The other show was a Netflix series called Unorthodox, which chronicles the journey of a nineteen-year-old ultra-orthodox Jewish young woman who surreptitiously escapes her husband and sect and flees to Berlin to start a new life. From Williamsburg to the center of Euro-liberalism gives quite a backdrop for a unique insiders glimpse of a very secretive anachronistic and female-unfriendly sect in today’s internet-connected world. This is a woman who thinks eating pork will literally make her sick and doesn’t know how an internet search engine works. She is literally a babe in the dark Teutonic woods with reminders of the Holocaust around her at every turn. In the case of Esty, her passion is music and while she knows little of its intricacies, she is certain she wants to know everything about music and wants to suck the marrow out of the soul of the Gods of music.
Naturally, neither young woman’s journey is straight and narrow.
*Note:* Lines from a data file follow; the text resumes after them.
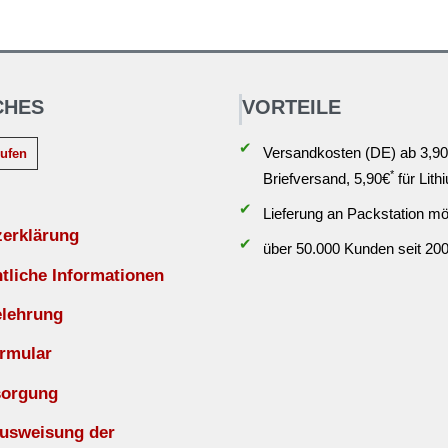
CHES
VORTEILE
✔
Versandkosten (DE) ab 3,90
rufen
*
Briefversand, 5,90€
für Lith
✔
Lieferung an Packstation mö
zerklärung
✔
über 50.000 Kunden seit 20
liche Informationen
elehrung
rmular
sorgung
Ausweisung der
One must suffer the loneliness of blogging from home while she works at the 911 reparations agency by day. Esty must learn about modern life and both heal her wounds of youth and simultaneously dodge her searching husband and the Hasidic Head Hunter enlisted to assist him. But their passion sees them through. They find the joy in their lives, the joy in every day.
That is the lesson of sucking the marrow from life. We must each find the joy in whatever we are doing in whatever way we can. I think of that lesson every day. It’s easy in the early morning when the sun in rising in the East over the cactus garden. It is easy in the evening like now when the sunset colors inspire us to notice them and comment to one another. The challenge is to find the joy in the middle of the day when work is at hand or work is done. It is easy to wonder in this time of quarantine what to do with oneself. And then I remember my joys. I am blessed with great enthusiasm for many things. My wife and children are my first order joys. The rest of my family and friends are next. I love my work and I love a challenge of problems to solve. And then there is my writing and my riding. That is as full a life as any man needs. I am blessed with all the marrow I can suck.